Gnosticism plucks at our sleeve whenever we vaporize the kingdom of God. When we pray, “Thy kingdom stay, Thy will be done in heaven when we get there,” the problem is out in full force. Jesus told us to pray for the kingdom to come, as in come down here. He told us to pray that God’s will would be accomplished in places that have latitude and longitude coordinates. Blessed are the meek, He did not say, for they shall go to heaven when they die. This is quite true, and the Bible teaches it elsewhere, but it remains a fact that the meek will inherit the earth.

The resurrection of Jesus Christ remind us that God loves matter, and He has decided to declare it good for all time. The Incarnation was permanent. When God created the heavens and earth, He said regularly that it was good. We sometimes miss the fact that thousands of years later, He said it again. When Jesus took on a human body, and in the resurrection, when He took it on forever, God was looking at His creation, and He said that it was good. The ancient gnostics had a real problem with this, and they wanted to put distance between God and His creation, which they did with rank upon rank of intermediate sub-creators.
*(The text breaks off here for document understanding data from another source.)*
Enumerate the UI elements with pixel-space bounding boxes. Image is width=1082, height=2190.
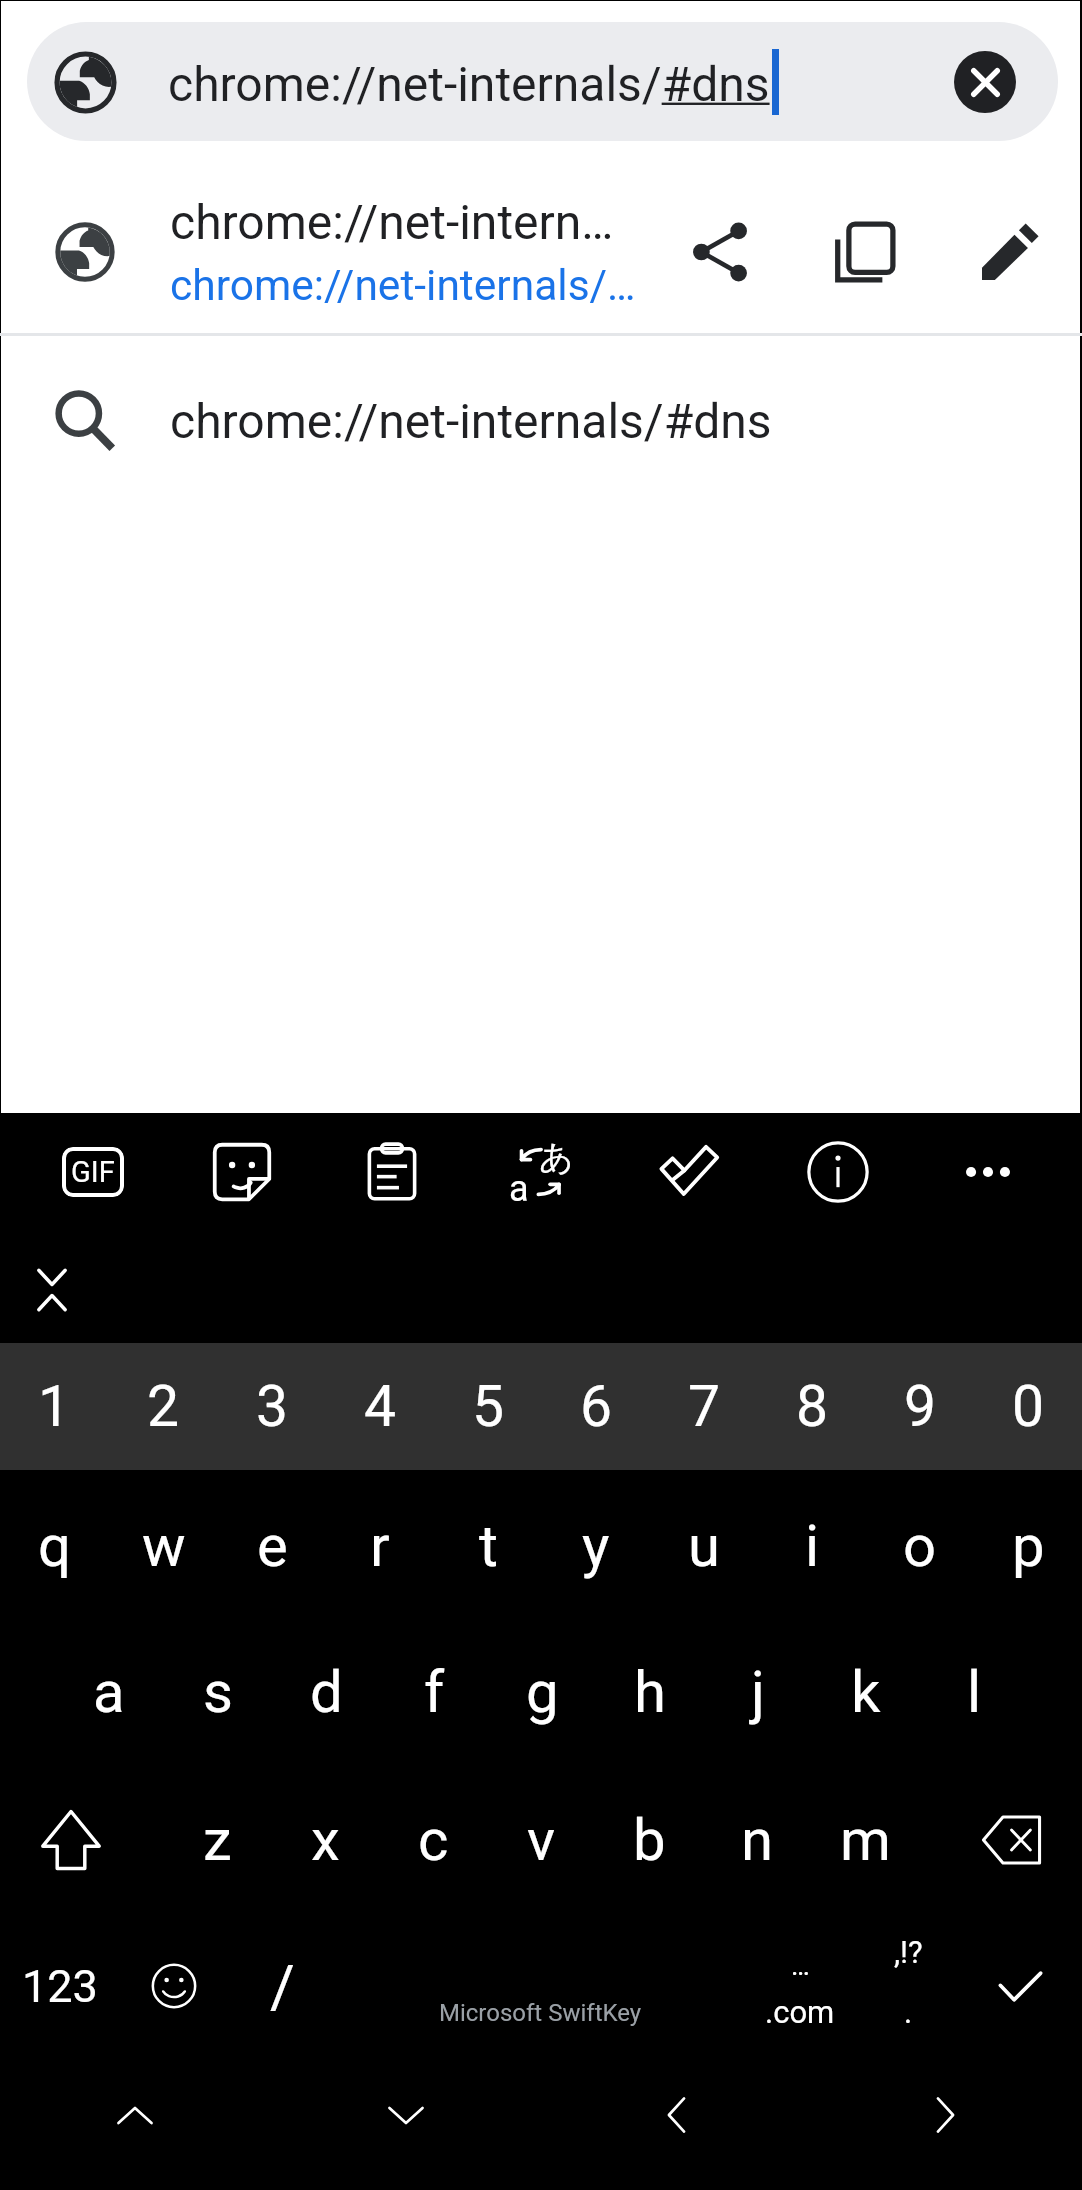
button[interactable]: a bbox=[54, 1620, 163, 1764]
button[interactable]: j bbox=[704, 1620, 812, 1764]
button[interactable]: 9 bbox=[866, 1343, 974, 1470]
staticText: a bbox=[509, 1168, 529, 1210]
staticText: chrome://net-internals/#dns bbox=[168, 56, 770, 112]
staticText: l bbox=[967, 1658, 982, 1726]
staticText: .com bbox=[765, 1994, 835, 2030]
button[interactable]: Move right bbox=[885, 2055, 1005, 2175]
button[interactable]: 0 bbox=[974, 1343, 1082, 1470]
button[interactable]: d bbox=[272, 1620, 380, 1764]
button[interactable]: x bbox=[271, 1768, 379, 1912]
button[interactable]: k bbox=[812, 1620, 920, 1764]
button[interactable]: chrome://net-intern… bbox=[0, 170, 1082, 334]
button[interactable]: y bbox=[542, 1474, 650, 1618]
button[interactable]: f bbox=[380, 1620, 488, 1764]
button[interactable]: 1 bbox=[0, 1343, 109, 1470]
staticText: 7 bbox=[688, 1373, 721, 1440]
button[interactable]: 7 bbox=[650, 1343, 758, 1470]
button[interactable]: / bbox=[222, 1926, 342, 2046]
button[interactable]: Clear text bbox=[954, 51, 1016, 113]
staticText: p bbox=[1012, 1512, 1045, 1580]
button[interactable]: w bbox=[109, 1474, 218, 1618]
staticText: chrome://net-internals/#dns bbox=[170, 393, 772, 449]
button[interactable]: Translate bbox=[484, 1116, 596, 1228]
staticText: 9 bbox=[904, 1373, 937, 1440]
staticText: ,!? bbox=[894, 1934, 923, 1970]
button[interactable]: 5 bbox=[434, 1343, 542, 1470]
staticText: 6 bbox=[580, 1373, 613, 1440]
button[interactable]: b bbox=[595, 1768, 703, 1912]
staticText: v bbox=[527, 1806, 556, 1874]
button[interactable]: chrome://net-internals/#dns bbox=[0, 336, 1082, 506]
staticText: chrome://net-internals/… bbox=[170, 261, 636, 311]
staticText: c bbox=[418, 1806, 449, 1874]
button[interactable]: Move left bbox=[616, 2055, 736, 2175]
button[interactable]: t bbox=[434, 1474, 542, 1618]
button[interactable]: GIF bbox=[37, 1116, 149, 1228]
button[interactable]: p bbox=[974, 1474, 1082, 1618]
staticText: Microsoft SwiftKey bbox=[439, 1999, 642, 2027]
button[interactable]: Shift bbox=[0, 1768, 163, 1912]
button[interactable]: More bbox=[932, 1116, 1044, 1228]
button[interactable]: n bbox=[703, 1768, 811, 1912]
staticText: 3 bbox=[256, 1373, 289, 1440]
button[interactable]: u bbox=[650, 1474, 758, 1618]
button[interactable]: 8 bbox=[758, 1343, 866, 1470]
button[interactable]: Move down bbox=[346, 2055, 466, 2175]
staticText: z bbox=[203, 1806, 232, 1874]
staticText: s bbox=[203, 1658, 233, 1726]
button[interactable]: v bbox=[487, 1768, 595, 1912]
staticText: e bbox=[257, 1512, 288, 1580]
button[interactable]: 6 bbox=[542, 1343, 650, 1470]
button[interactable]: Clipboard bbox=[336, 1116, 448, 1228]
staticText: t bbox=[479, 1512, 498, 1580]
button[interactable]: 2 bbox=[109, 1343, 218, 1470]
button[interactable]: Edit bbox=[937, 170, 1082, 334]
button[interactable]: 4 bbox=[326, 1343, 434, 1470]
staticText: f bbox=[424, 1658, 445, 1726]
staticText: GIF bbox=[71, 1155, 115, 1189]
staticText: … bbox=[791, 1949, 810, 1982]
staticText: x bbox=[311, 1806, 340, 1874]
button[interactable]: ,!? bbox=[848, 1926, 968, 2046]
button[interactable]: Info bbox=[782, 1116, 894, 1228]
staticText: 1 bbox=[38, 1373, 71, 1440]
staticText: 2 bbox=[147, 1373, 180, 1440]
staticText: . bbox=[904, 1994, 913, 2030]
button[interactable]: Collapse keyboard bbox=[0, 1235, 107, 1345]
button[interactable]: c bbox=[379, 1768, 487, 1912]
button[interactable]: chrome://net-internals/#dns bbox=[27, 22, 1058, 141]
button[interactable]: Move up bbox=[75, 2055, 195, 2175]
staticText: / bbox=[270, 1951, 295, 2021]
button[interactable]: 123 bbox=[0, 1926, 120, 2046]
button[interactable]: i bbox=[758, 1474, 866, 1618]
button[interactable]: … bbox=[740, 1926, 860, 2046]
button[interactable]: q bbox=[0, 1474, 109, 1618]
staticText: k bbox=[851, 1658, 881, 1726]
button[interactable]: Emoji bbox=[114, 1926, 234, 2046]
button[interactable]: s bbox=[163, 1620, 272, 1764]
button[interactable]: l bbox=[920, 1620, 1028, 1764]
button[interactable]: Enter bbox=[960, 1926, 1080, 2046]
button[interactable]: m bbox=[811, 1768, 919, 1912]
button[interactable]: 3 bbox=[218, 1343, 326, 1470]
button[interactable]: Microsoft SwiftKey bbox=[370, 1926, 710, 2046]
staticText: i bbox=[805, 1512, 820, 1580]
staticText: y bbox=[582, 1512, 610, 1580]
staticText: w bbox=[142, 1512, 186, 1580]
button[interactable]: o bbox=[866, 1474, 974, 1618]
button[interactable]: h bbox=[596, 1620, 704, 1764]
staticText: q bbox=[38, 1512, 71, 1580]
button[interactable]: z bbox=[163, 1768, 271, 1912]
staticText: 0 bbox=[1012, 1373, 1045, 1440]
button[interactable]: Tasks bbox=[633, 1116, 745, 1228]
button[interactable]: r bbox=[326, 1474, 434, 1618]
button[interactable]: Share bbox=[647, 170, 792, 334]
button[interactable]: g bbox=[488, 1620, 596, 1764]
staticText: 8 bbox=[796, 1373, 829, 1440]
staticText: b bbox=[633, 1806, 666, 1874]
button[interactable]: Copy bbox=[792, 170, 937, 334]
button[interactable]: e bbox=[218, 1474, 326, 1618]
button[interactable]: Backspace bbox=[919, 1768, 1082, 1912]
button[interactable]: Stickers bbox=[186, 1116, 298, 1228]
staticText: 4 bbox=[364, 1373, 397, 1440]
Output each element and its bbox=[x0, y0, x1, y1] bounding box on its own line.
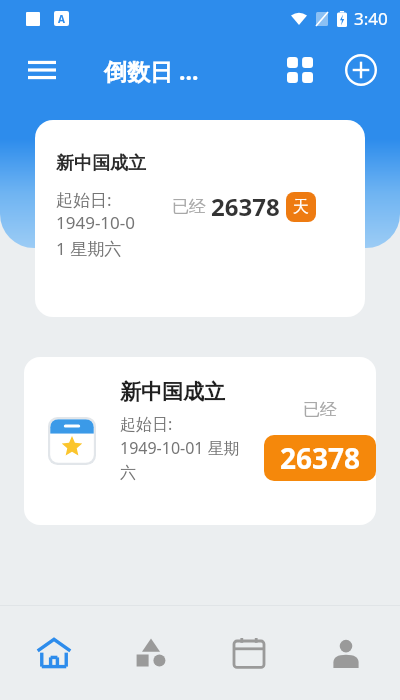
button[interactable]: Home bbox=[10, 617, 98, 689]
staticText: 3:40 bbox=[354, 7, 388, 30]
staticText: 起始日: bbox=[120, 413, 173, 435]
staticText: 1949-10-0 bbox=[56, 211, 136, 234]
button[interactable]: Profile bbox=[302, 617, 390, 689]
staticText: 新中国成立 bbox=[56, 152, 146, 175]
staticText: 倒数日 ... bbox=[104, 55, 199, 86]
staticText: 起始日: bbox=[56, 188, 112, 211]
button[interactable]: Menu bbox=[20, 48, 64, 92]
button[interactable]: Grid view bbox=[278, 48, 322, 92]
staticText: 26378 bbox=[280, 439, 361, 477]
staticText: 已经 bbox=[172, 196, 206, 217]
staticText: 已经 bbox=[303, 399, 337, 420]
button[interactable]: 新中国成立 bbox=[24, 357, 376, 525]
button[interactable]: 新中国成立 bbox=[35, 120, 365, 317]
staticText: 天 bbox=[293, 197, 309, 217]
staticText: 1 星期六 bbox=[56, 237, 122, 260]
staticText: A bbox=[58, 12, 65, 26]
staticText: 26378 bbox=[211, 190, 280, 223]
staticText: 六 bbox=[120, 463, 136, 483]
button[interactable]: Categories bbox=[107, 617, 195, 689]
button[interactable]: Calendar bbox=[205, 617, 293, 689]
button[interactable]: Add bbox=[338, 47, 384, 93]
staticText: 新中国成立 bbox=[120, 379, 225, 405]
staticText: 1949-10-01 星期 bbox=[120, 437, 240, 459]
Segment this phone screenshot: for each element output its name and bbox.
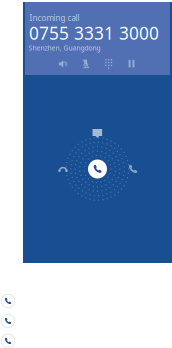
button[interactable]: Answer call xyxy=(88,160,107,178)
button[interactable]: Mute xyxy=(74,58,98,70)
button[interactable]: Call xyxy=(1,314,15,328)
button[interactable]: Send message xyxy=(90,126,106,142)
button[interactable]: Call xyxy=(1,334,15,348)
button[interactable]: Decline call xyxy=(55,162,71,178)
button[interactable]: Answer with handset xyxy=(125,161,141,177)
button[interactable]: Speaker xyxy=(52,58,74,70)
button[interactable]: Call xyxy=(1,294,15,308)
staticText: 0755 3331 3000 xyxy=(29,22,159,44)
staticText: Incoming call xyxy=(30,13,80,23)
button[interactable]: Keypad xyxy=(98,58,120,70)
button[interactable]: Hold xyxy=(120,58,144,70)
button[interactable]: Incoming call xyxy=(25,2,170,75)
staticText: Shenzhen, Guangdong xyxy=(28,44,100,52)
This tendency is still with us, and we need to guard against it when we debate the time of creation. There can be no secret impulse to get God out of His workshop, so that other forces can do the dirty work. There is no dirty work in the making of dirt.

Consequently, meditation on the wonder of matter, and the glory which God has imparted to it, is truly a helpful and spiritual activity. In your next quiet time, I recommend pulling up a fistful of grass from your lawn to look at it. Then look at your hand. What is man?